Cour d’appel de Douai, le 19 juin 2025, n°23/05083

L’articulation entre procédure collective et prescription extinctive constitue une problématique récurrente du droit des entreprises en difficulté. La protection du débiteur, inhérente à cette matière, cède parfois devant les droits légitimes de certains créanciers, notamment la caution solvens. La cour d’appel de Douai, par un arrêt du 19 juin 2025, illustre cette tension en précisant les conditions de reprise des poursuites individuelles après clôture d’une liquidation judiciaire pour insuffisance d’actif.

En 2005, trois prêts sont consentis à un particulier par un établissement bancaire. Ces prêts bénéficient du cautionnement d’une société de garantie. À la suite de la défaillance de l’emprunteur, la caution est appelée en garantie et désintéresse le créancier principal. Elle obtient alors, le 21 octobre 2009, un jugement condamnant le débiteur au paiement de la somme de 138 302,95 euros au titre de son recours subrogatoire. Parallèlement, une procédure de redressement judiciaire est ouverte le 11 octobre 2009 à l’égard du débiteur, convertie en liquidation judiciaire le 14 décembre 2009. La caution déclare ses créances le 17 décembre 2009, lesquelles sont admises au passif pour un montant total de 148 784,27 euros outre intérêts. La procédure collective est clôturée pour insuffisance d’actif le 13 décembre 2017.
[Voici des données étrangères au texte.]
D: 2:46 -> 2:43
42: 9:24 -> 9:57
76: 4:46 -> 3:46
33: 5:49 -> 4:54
Par requête du 2 août 2023, la caution saisit le président du tribunal de commerce sur le fondement des articles L. 643-11 et R. 643-20 du code de commerce afin d’être autorisée à reprendre ses poursuites individuelles contre le débiteur. Par ordonnance du 7 novembre 2023, la juridiction consulaire fait droit à cette demande. Le débiteur interjette appel et soulève principalement la prescription de l’action, soutenant que les dispositions de l’article L. 111-4 du code des procédures civiles d’exécution ne seraient pas applicables et qu’il conviendrait d’appliquer la prescription quinquennale de droit commun de l’article 2224 du code civil.

La question posée à la cour d’appel de Douai était la suivante : le créancier titulaire d’un titre exécutoire antérieur à l’ouverture d’une procédure collective peut-il, après clôture pour insuffisance d’actif, reprendre ses poursuites individuelles lorsque le délai écoulé depuis l’obtention du titre excède dix années, la prescription ayant été interrompue par la déclaration de créance pendant la durée de la procédure ?
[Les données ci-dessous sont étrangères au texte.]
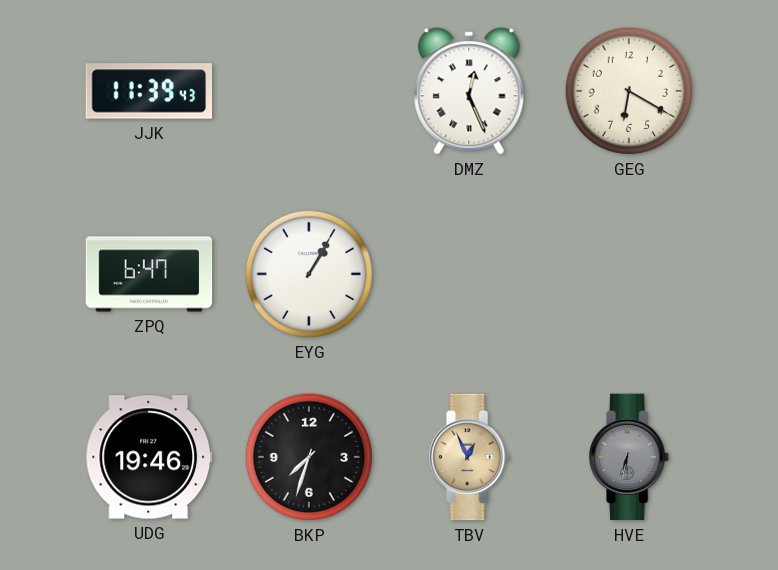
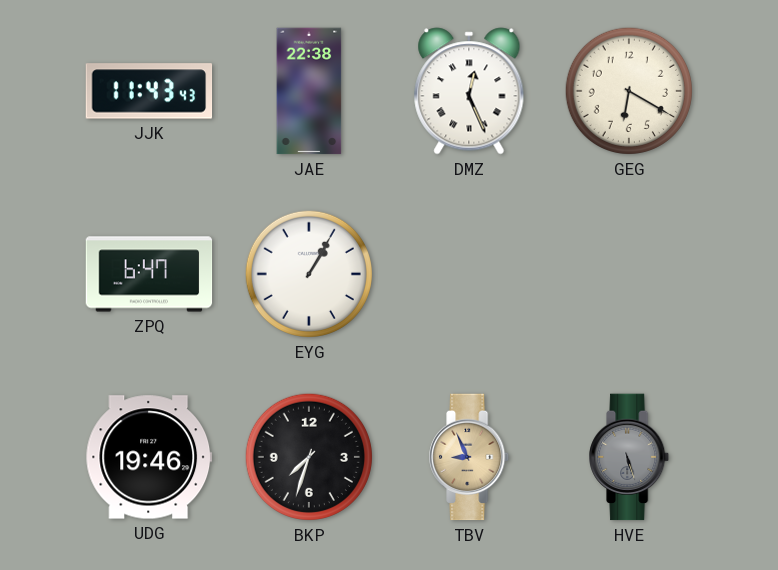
JJK: 11:39 -> 11:43
JAE: none -> 22:38
TBV: 12:56 -> 8:56
HVE: 6:32 -> 5:27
La cour confirme l’ordonnance entreprise en retenant que « le délai de prescription applicable en l’espèce au titre exécutoire est donc de dix ans » et que « la prescription a été interrompue en l’espèce par la déclaration de créance », de sorte que l’action de la caution n’est pas prescrite.
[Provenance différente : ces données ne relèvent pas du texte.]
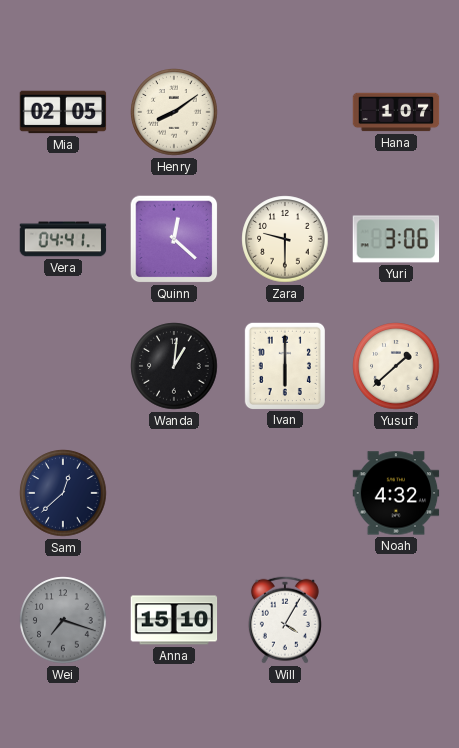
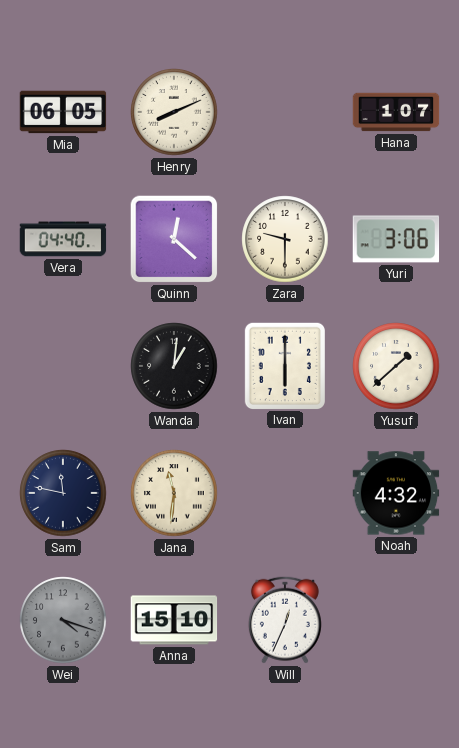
Mia: 02:05 -> 06:05
Henry: 8:09 -> 8:11
Vera: 04:41 -> 04:40
Sam: 12:38 -> 11:47
Jana: none -> 11:31
Wei: 7:18 -> 4:18
Will: 4:05 -> 12:34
L’arrêt mérite examen tant au regard de la détermination du régime prescriptif applicable au titre exécutoire (I) que des conditions procédurales de la reprise des poursuites individuelles par la caution solvens (II).

I. La détermination du régime prescriptif applicable au titre exécutoire

La cour procède à une analyse rigoureuse des textes applicables (A) avant d’appliquer le mécanisme interruptif propre aux procédures collectives (B).

A. L’identification du délai décennal d’exécution des décisions de justice

Le débiteur soutenait que l’article L. 111-4 du code des procédures civiles d’exécution, issu de l’ordonnance du 19 décembre 2011, ne pouvait régir la prescription du titre obtenu en 2009. Cette argumentation procédait d’une confusion entre codification et création normative.

La cour relève que « cet article ne fait que reprendre à l’identique les dispositions de l’article 3-1 de la loi n° 91-650 du 9 juillet 1991 portant réforme des procédures civiles d’exécution ». Cette disposition avait été créée par la loi du 17 juin 2008 portant réforme de la prescription en matière civile. Le jugement du 21 octobre 2009 se trouvait donc soumis, dès son prononcé, au délai décennal d’exécution. L’ordonnance de 2011 n’a fait que codifier à droit constant une règle préexistante.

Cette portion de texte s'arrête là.